Non Vectorized Filtering

In some situations, the filtering logic we wish to carry out can not be applied in a vectorized manner column wise, rather it needs to be applied in a non-vectorized manner to each row individually.

In this example, we wish to filter rows where the mean of the values of the columns ‘col_1' and ‘col_2' is greater than 0.

df_2 = df.loc[(df
        .apply(lambda x: np.mean([x['col_1'], x['col_2']]), axis=1)
        .gt(0))]

Here is how this works:

  • As covered in Custom Filtering, we can run a function inside loc[] to subset rows so long as it results in a Series of logical True or False values with the same length as the number of rows in the data frame.
  • We use apply() while setting axis=1 to compute the mean of the values of ‘col_1’ and ‘col_2’ for each row.
  • We compare the output of apply() with 0 via gt(0) (a function form of the greater than operator covered in more details in Numerical Operations) to get a logical Series that has a value of True where the mean of the values of the columns ‘col_1' and ‘col_2' is greater than 0 and False otherwise.
  • The resulting logical Series is then passed to loc[] to return the rows corresponding to values of True.
  • See Non Vectorized Transformation for a deeper coverage of non vectorized operations.
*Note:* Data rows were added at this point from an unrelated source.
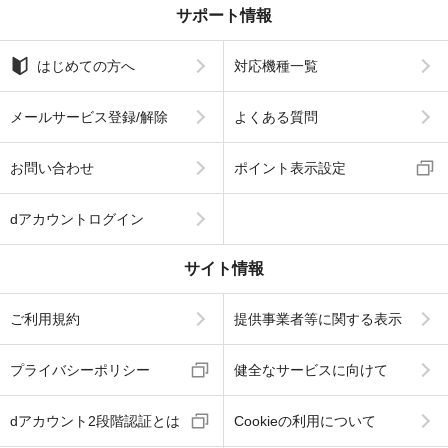
サポート情報
はじめての方へ
対応機種一覧
メールサービス登録/解除
よくある質問
お問い合わせ
ポイント表示設定
dアカウントログイン
サイト情報
ご利用規約
提供事業者等に関する表示
プライバシーポリシー
健全なサービスに向けて
dアカウント2段階認証とは
Cookieの利用について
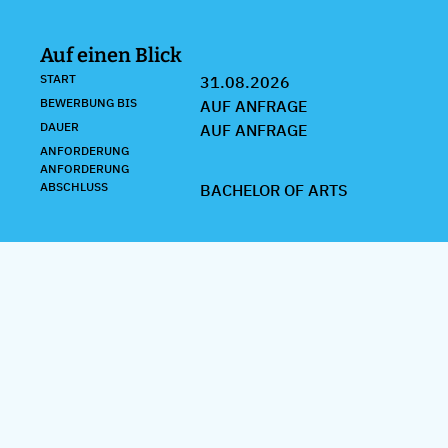
Auf einen Blick
START
31.08.2026
BEWERBUNG BIS
AUF ANFRAGE
DAUER
AUF ANFRAGE
ANFORDERUNG
ANFORDERUNG
ABSCHLUSS
BACHELOR OF ARTS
All the scenarios covered there can also be applied for filtering.

Alternatively,

df_2 = df.loc[(df[['col_1', 'col_2']]
        .apply(np.mean, axis=1)
        .gt(0))]

Here is how this works:

  • In this particular case we can pass the values of 'col_1' and 'col_2' as a Series to the np.mean() function.
  • To do so, we select the columns we wish to pass to the function via basic indexing in df[['col_1', 'col_2'] .
  • We then apply() the np.pean() function while setting axis=1 to specify that apply should act on rows one at a time.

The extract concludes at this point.